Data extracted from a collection
= = =

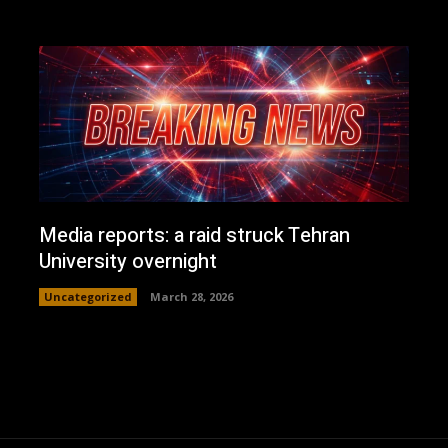
Media reports: a raid struck Tehran
University overnight
Uncategorized
March 28, 2026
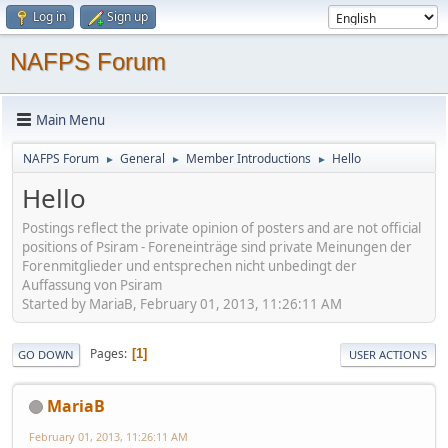
Log in
Sign up
NAFPS Forum
Main Menu
NAFPS Forum
General
Member Introductions
Hello
►
►
►
Hello
Postings reflect the private opinion of posters and are not official
positions of Psiram - Foreneinträge sind private Meinungen der
Forenmitglieder und entsprechen nicht unbedingt der
Auffassung von Psiram
Started by MariaB, February 01, 2013, 11:26:11 AM
Pages
1
GO DOWN
USER ACTIONS
MariaB
February 01, 2013, 11:26:11 AM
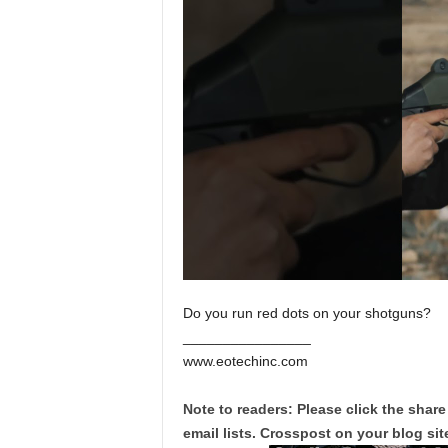
Do you run red dots on your shotguns?
________________
www.eotechinc.com
Note to readers: Please click the share
email lists. Crosspost on your blog site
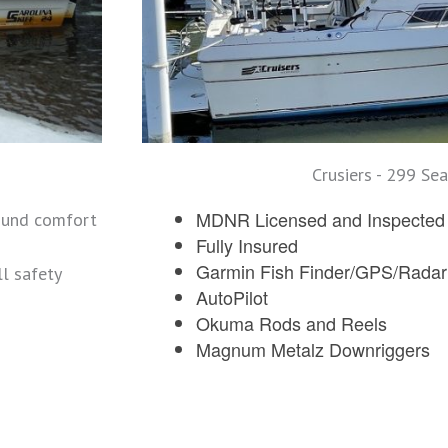
Crusiers - 299 Sea
MDNR Licensed and Inspected w
ound comfort
Fully Insured
Garmin Fish Finder/GPS/Radar
l safety
AutoPilot
Okuma Rods and Reels
Magnum Metalz Downriggers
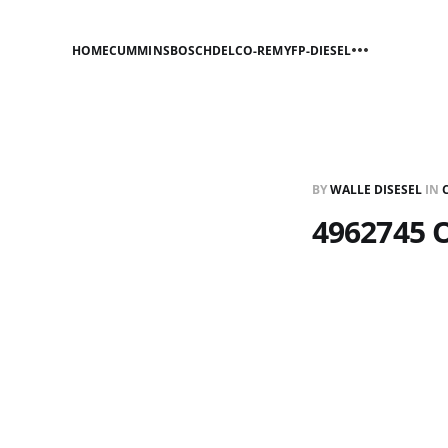
HOME
CUMMINS
BOSCH
DELCO-REMY
FP-DIESEL
BY
WALLE DISESEL
IN
4962745 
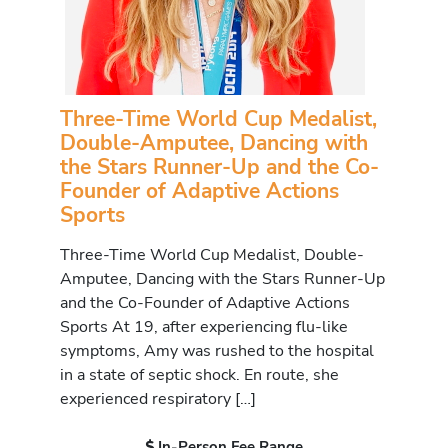
Three-Time World Cup Medalist,
Double-Amputee, Dancing with
the Stars Runner-Up and the Co-
Founder of Adaptive Actions
Sports
Three-Time World Cup Medalist, Double-
Amputee, Dancing with the Stars Runner-Up
and the Co-Founder of Adaptive Actions
Sports At 19, after experiencing flu-like
symptoms, Amy was rushed to the hospital
in a state of septic shock. En route, she
experienced respiratory […]
In-Person Fee Range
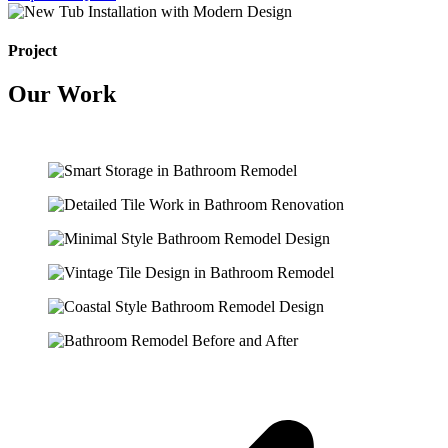
Project
Our Work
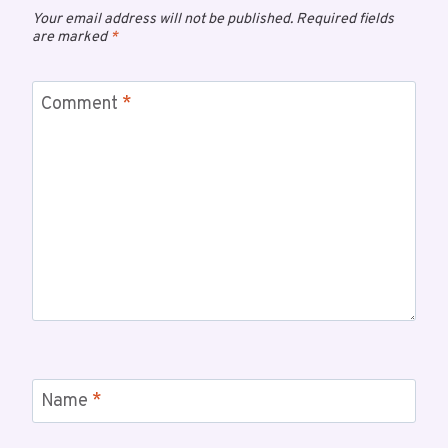
Your email address will not be published.
Required fields
are marked
*
Comment
*
Name
*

= = =

EXERCISE BRIEF: The response should be the lines from the one containing "March 28, 2026" through the final line of the records, reproduced exactly and with every picture left out.

RESULT BELOW:
March 28, 2026
Log in
Sign up
NAFPS Forum
Main Menu
NAFPS Forum
General
Member Introductions
Hello
►
►
►
Hello
Postings reflect the private opinion of posters and are not official
positions of Psiram - Foreneinträge sind private Meinungen der
Forenmitglieder und entsprechen nicht unbedingt der
Auffassung von Psiram
Started by MariaB, February 01, 2013, 11:26:11 AM
Pages
1
GO DOWN
USER ACTIONS
MariaB
February 01, 2013, 11:26:11 AM
Do you run red dots on your shotguns?
________________
www.eotechinc.com
Note to readers: Please click the share
email lists. Crosspost on your blog site
Crusiers - 299 Sea
MDNR Licensed and Inspected w
ound comfort
Fully Insured
Garmin Fish Finder/GPS/Radar
l safety
AutoPilot
Okuma Rods and Reels
Magnum Metalz Downriggers
HOME
CUMMINS
BOSCH
DELCO-REMY
FP-DIESEL
BY
WALLE DISESEL
IN
4962745 
Three-Time World Cup Medalist,
Double-Amputee, Dancing with
the Stars Runner-Up and the Co-
Founder of Adaptive Actions
Sports
Three-Time World Cup Medalist, Double-
Amputee, Dancing with the Stars Runner-Up
and the Co-Founder of Adaptive Actions
Sports At 19, after experiencing flu-like
symptoms, Amy was rushed to the hospital
in a state of septic shock. En route, she
experienced respiratory […]
In-Person Fee Range
Project
Our Work
Your email address will not be published.
Required fields
are marked
*
Comment
*
Name
*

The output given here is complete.